Noch erschreckender als die stiefmütterliche Behandlung der Digitalisierung bei den Linken ist der Umgang mit diesem wichtigen Thema bei der AfD. Dort findet sich das Wort Digitalisierung nicht ein einziges Mal in ihrem Wahlprogramm wider.

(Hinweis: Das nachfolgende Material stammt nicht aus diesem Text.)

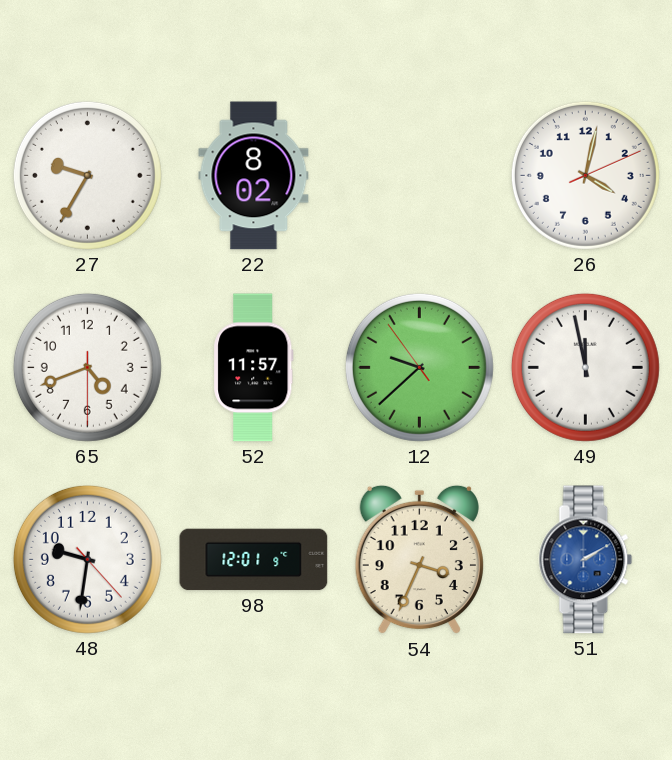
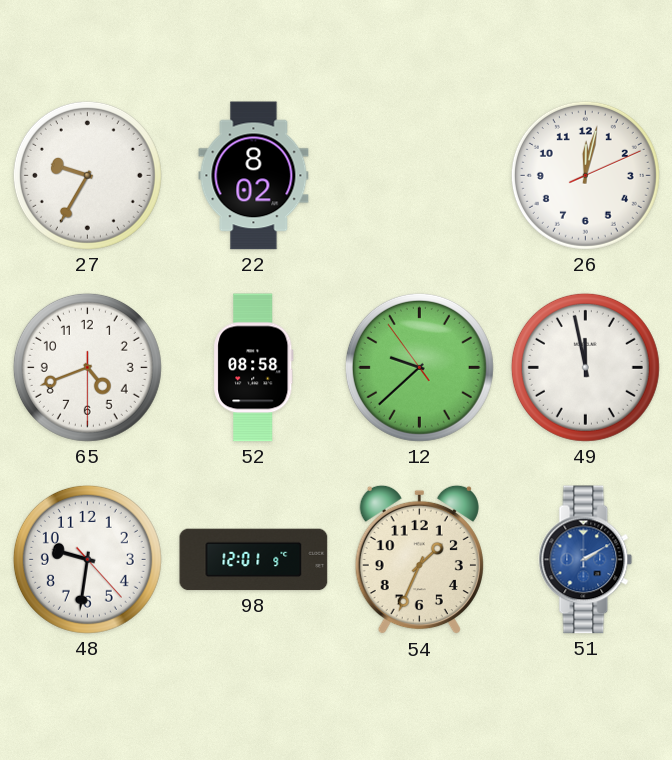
26: 4:02 -> 12:02
52: 11:57 -> 08:58
54: 3:34 -> 1:34
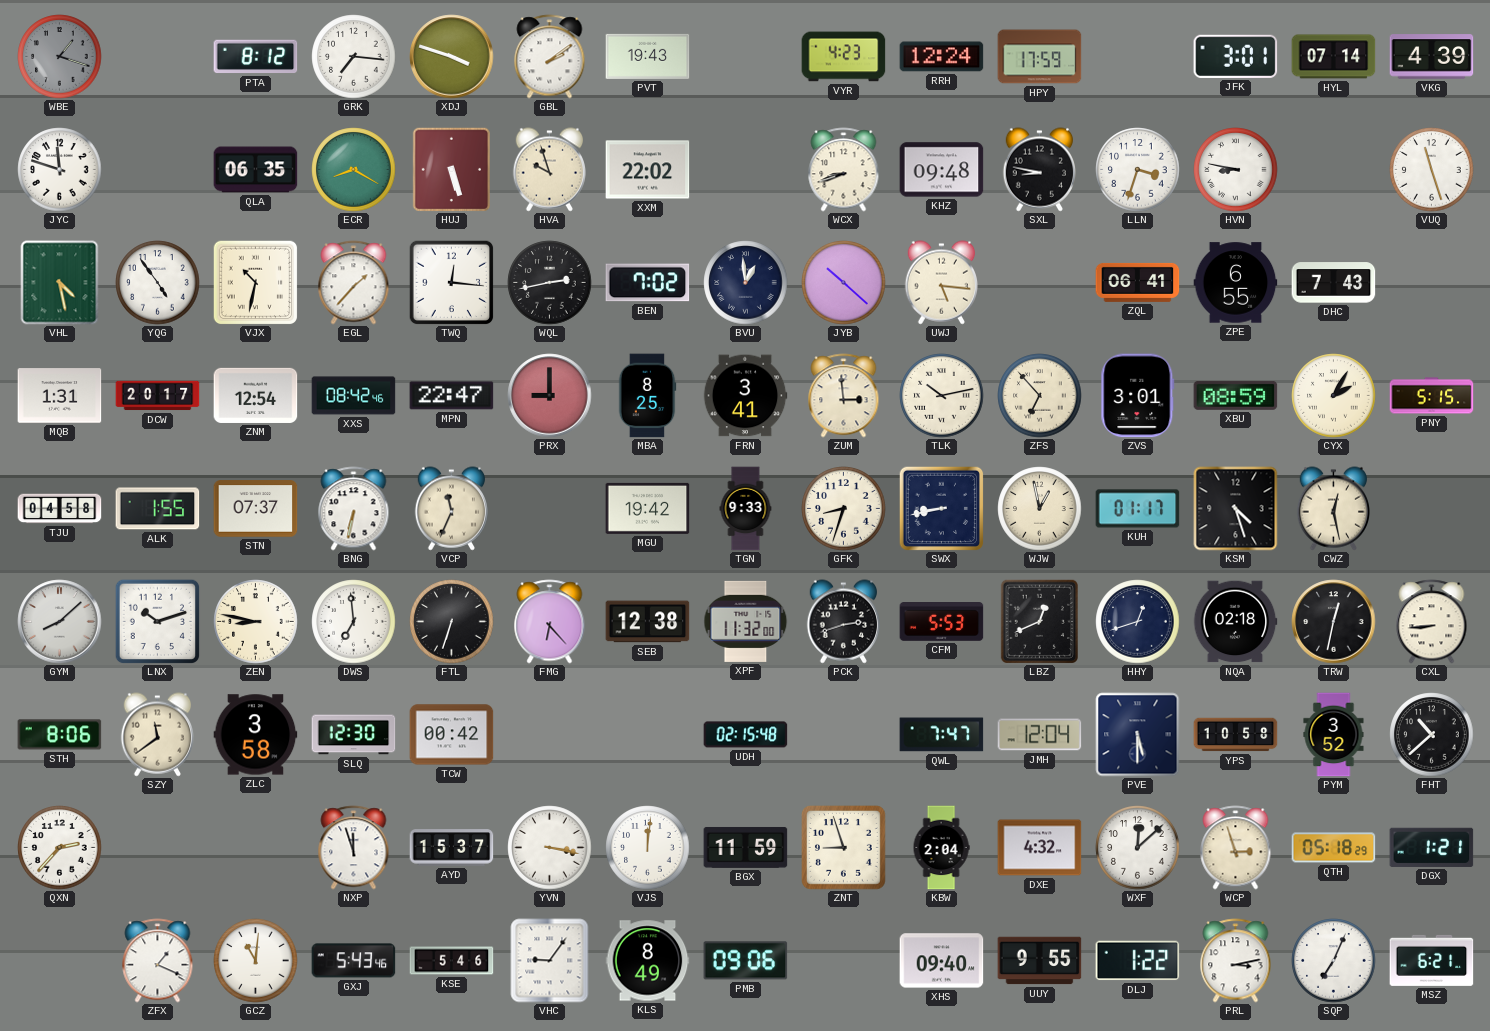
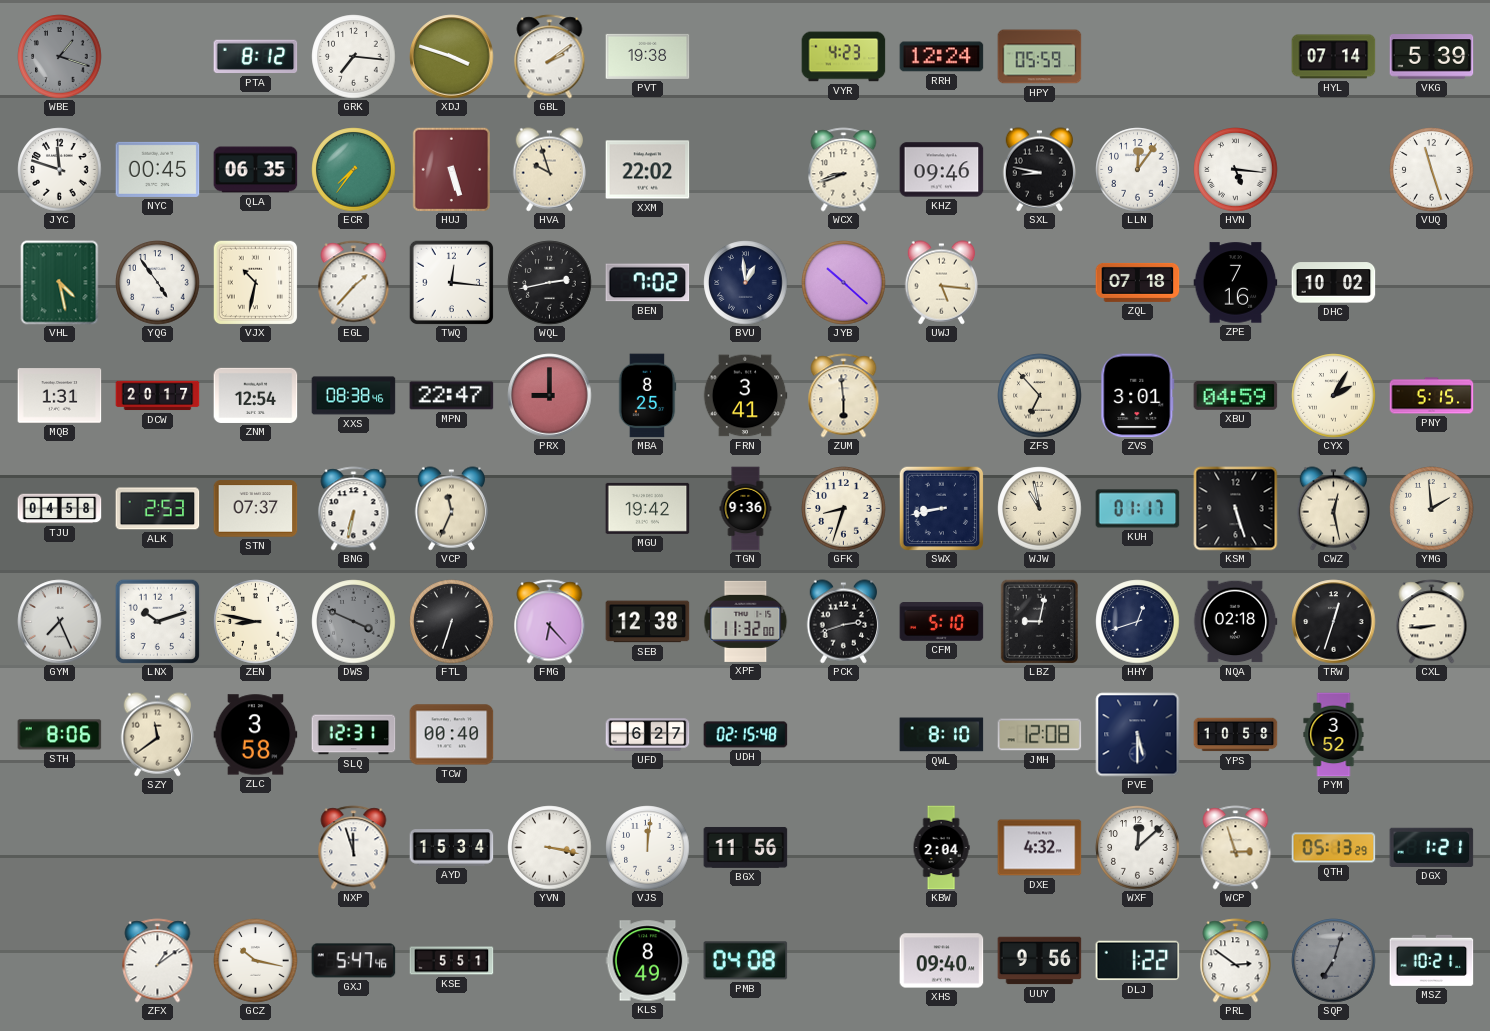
PVT: 19:43 -> 19:38
HPY: 17:59 -> 05:59
JFK: 3:01 -> none
VKG: 4:39 -> 5:39
NYC: none -> 00:45
ECR: 8:20 -> 7:36
KHZ: 09:48 -> 09:46
LLN: 3:33 -> 12:06
HVN: 8:47 -> 5:16
ZQL: 06:41 -> 07:18
ZPE: 6:55 -> 7:16
DHC: 7:43 -> 10:02
XXS: 08:42 -> 08:38
ZUM: 2:59 -> 5:59
TLK: 10:13 -> none
XBU: 08:59 -> 04:59
ALK: 1:55 -> 2:53
TGN: 9:33 -> 9:36
WJW: 12:58 -> 10:58
KSM: 4:27 -> 5:27
YMG: none -> 1:59
GYM: 8:08 -> 7:26
DWS: 6:59 -> 3:49
DWS dial: white -> grey
CFM: 5:53 -> 5:10
LBZ: 12:41 -> 9:02
TRW: 12:32 -> 12:33
SLQ: 12:30 -> 12:31
TCW: 00:42 -> 00:40
UFD: none -> 6:27
QWL: 7:47 -> 8:10
JMH: 12:04 -> 12:08
FHT: 10:38 -> none
QXN: 2:37 -> none
AYD: 15:37 -> 15:34
BGX: 11:59 -> 11:56
ZNT: 8:57 -> none
QTH: 05:18 -> 05:13
ZFX: 1:19 -> 1:09
GCZ: 11:01 -> 10:17
GXJ: 5:43 -> 5:47
KSE: 5:46 -> 5:51
VHC: 9:06 -> none
PMB: 09:06 -> 04:08
UUY: 9:55 -> 9:56
PRL: 3:13 -> 2:51
SQP: 7:04 -> 7:03
SQP dial: white -> grey
MSZ: 6:21 -> 10:21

Lediglich die Forderung, dass „Haushalte sowie klein- und mittelständische Betriebe – unabhängig davon, ob diese sich in urbanen Räumen oder sich in ländlichen Regionen befinden – innerhalb von zwei Jahren an schnelle Breitbandnetze angeschlossen werden“ ist in dem Programm zu finden.

Das Vorläufige Wahlprogramm der Grünen nennt folgende Punkte zur Digitalisierung:

  • neue, gute Jobs in neuen Arbeitsfeldern fördern
  • Weiterbildung im Bereich digitale Kompetenzen
  • ökologische Möglichkeiten für die Energie- oder Verkehrswende durch intelligente Steuerung, Automatisierung oder Vernetzung nutzen
  • Investition in die Infrastruktur der Zukunft (Breitbandausbau)
  • Forschungsbonus für Unternehmen
  • Datenschutz
  • Investition in Bildungsaufbruch (fünfjähriges Schulsanierungsprogramm und ein Modernisierungsprogramm für die Ausstattung von Hochschulen)
  • Arbeitsmarkt: Recht auf Home-Office

Vergleich der Digitalisierung in den Programmen

Zusammenfassung: Die unterschiedlichen Ziele der Parteien in Deutschland lassen sich zusammenfassen auf den Ausbau von E-Gouvernement (digitale Verwaltung), die Erhebung von Digitalisierung zum Unterrichtsgegenstand, den Ausbau einer flächendeckenden digitalen Infrastruktur, der Einhaltung und Konkretisierung des Datenschutzes, dem Abbau von bürokratischen Barrieren für Unternehmen, der Förderung von Startups und Innovationen, und der Einführung eines „Internetministerium“ oder „-Ministers“. Die eigentlichen Zukunftsfragen sparen sich aber alle Parteien auf – wie schafft Deutschland als föderaler Staat wettbewerbsfähige Strukturen und Bedingungen an der kommunalen Basis und wie geht man mit permanent neuen Daten einer öffentlichen Infrastruktur um – von Energie bis zu Patientendaten.
Koalitionskompass: Die Ziele von CDU/CSU, FDP, SPD und Grüne zum Thema Digitalisierung ähneln sich. Alle stehen für einen Breitbandausbau und schnelles, flächendeckendes Internet, die Flexibilisierung des Arbeitsmarktes und die Vermittlung digitaler Kompetenzen in der Schule sowie im Berufsleben. Spannend wird die Frage nach den Ausrichtrungen beim Umgang mit erhobenen Daten und dem Ausbau der Industrie 4.0. SPD und Grüne fordern mehr Regularien und setzen weniger auf die positiven Chancen der Digitalisierung. Wer Digitalisierung als Chance und Enabler sieht, der sollte auf Union und FDP setzen. Wer mehr regulatorische Eingrenzungen und weitgehenden Datenschutz, der sieht sich bei SPD und Grünen aufgehoben. Bei AfD und Linke spielt das Zukunftthema Digitalisierung einer nachrangig Rolle.